WORK REQUEST >> Each record below must come back exactly as written; its pictures must not.

DATA FOR REVIEW >>
——
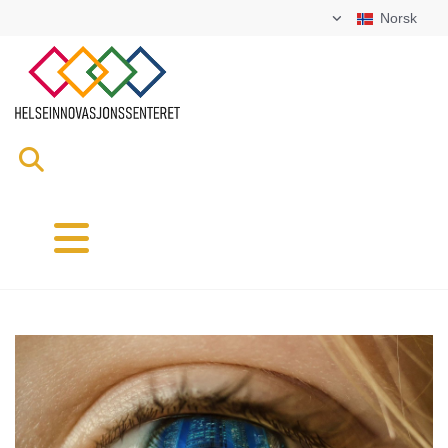
Norsk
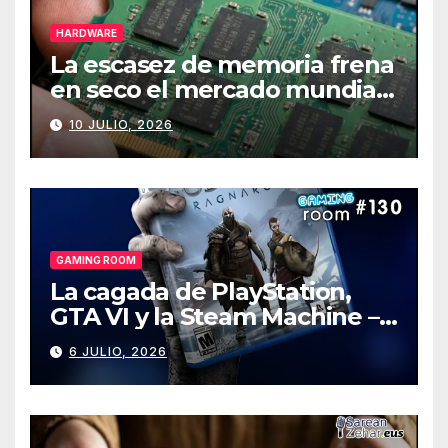
HARDWARE
La escasez de memoria frena
en seco el mercado mundial
de PCs
10 JULIO, 2026
GAMING ROOM
La cagada de PlayStation,
GTA VI y la Steam Machine –
Gaming Room #130
6 JULIO, 2026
——
OUTPUT FOR THIS TASK >>
Norsk
HARDWARE
La escasez de memoria frena
en seco el mercado mundial
de PCs
10 JULIO, 2026
GAMING ROOM
La cagada de PlayStation,
GTA VI y la Steam Machine –
Gaming Room #130
6 JULIO, 2026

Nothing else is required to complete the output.